*contém spoilers
Eu sou meio tiete da Angelina
Jolie por que sim por que a mulher é uma diva. Enfrentar toda mídia
sedenta e trazer um problema de saúde seríssimo à tona, quando ela fez a
mastectomia preventiva por ter pretensão genética ao câncer de mama (tipo de câncer que
mais atinge mulheres com previsões que apontam 1,66 milhões de doentes até o
ano que vem no mundo todo) para conscientizar as pessoas sobre a doença, não deve
ter sido fácil. Além disso, ela adotou uma penca de crianças em países pobres,
quase sempre com objetivo de chamar atenção para algum conflito ou problema
ocorrendo naquela área. É muito engajada em trabalhos humanitários e na defesa
de direitos humanos como embaixadora da ONU e seu projeto mais recente é de
combate à violência sexual contra mulheres em áreas de guerra. E ela ainda deixa
os filhos se vestirem como querem, sem dar a mínima para padrões de gênero,
como a Shiloh, que é frequentemente flagrada “vestida de menino”. Além de ser a
eterna Lara Croft. Agora me digam: como não amar essa mulher?

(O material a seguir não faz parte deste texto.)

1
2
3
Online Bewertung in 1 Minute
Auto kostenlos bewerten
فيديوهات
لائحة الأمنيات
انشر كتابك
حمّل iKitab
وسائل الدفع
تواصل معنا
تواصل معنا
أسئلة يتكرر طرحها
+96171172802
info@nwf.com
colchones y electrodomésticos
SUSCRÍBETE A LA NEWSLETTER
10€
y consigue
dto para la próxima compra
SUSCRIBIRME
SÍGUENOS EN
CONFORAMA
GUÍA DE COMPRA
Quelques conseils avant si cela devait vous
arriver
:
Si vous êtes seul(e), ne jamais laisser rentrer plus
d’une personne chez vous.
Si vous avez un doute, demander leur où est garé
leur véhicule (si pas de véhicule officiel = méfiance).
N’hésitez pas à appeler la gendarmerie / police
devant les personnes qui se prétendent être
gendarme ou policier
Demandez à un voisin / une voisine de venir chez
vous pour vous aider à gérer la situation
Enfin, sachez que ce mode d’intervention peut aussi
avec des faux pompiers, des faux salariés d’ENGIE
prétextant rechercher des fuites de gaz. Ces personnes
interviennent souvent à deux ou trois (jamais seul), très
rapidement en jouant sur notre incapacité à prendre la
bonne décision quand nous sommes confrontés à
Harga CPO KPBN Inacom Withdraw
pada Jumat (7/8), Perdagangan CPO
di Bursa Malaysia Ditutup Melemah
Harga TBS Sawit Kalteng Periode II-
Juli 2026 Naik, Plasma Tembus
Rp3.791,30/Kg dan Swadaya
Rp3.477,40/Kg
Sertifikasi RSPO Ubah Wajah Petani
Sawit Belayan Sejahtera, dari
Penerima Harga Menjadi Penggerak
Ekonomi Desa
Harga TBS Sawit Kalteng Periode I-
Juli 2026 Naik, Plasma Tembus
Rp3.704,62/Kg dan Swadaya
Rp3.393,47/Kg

Assim, Malévola (2014) além de protagonizado por
uma atriz maneira, eu adoro filmes da Disney e adoro uma história de princesa.
Estava esperando ansiosamente essa produção desde que foi anunciada a alguns
anos. Apesar de não ter sido muito
incentiva a curtir contos de fadas por que minha mãe sempre evitou que eu os
visse, me apresentando outras coisas (até hoje morro de amores pelo O Rei Leão, 1994), pois sempre achou que
esse discurso de mulheres passivas esperando príncipe encantado para salvá-las
era nocivo para garotas. Sabia mamãe... As mais antigas, aquelas da década de
1940, 1950 mais datadas possíveis, cheias de amor romântico e que ficam o filme
inteiro paradinhas, ou fazendo tarefas domésticas enquanto esperam ser salvas, eu nunca vi até hoje. Sempre gostei das mais “moderninhas”, Mulan, Pocahontas
etc. Mas esqueçam de tudo que você sabe sobre contos de fadas e vem comigo.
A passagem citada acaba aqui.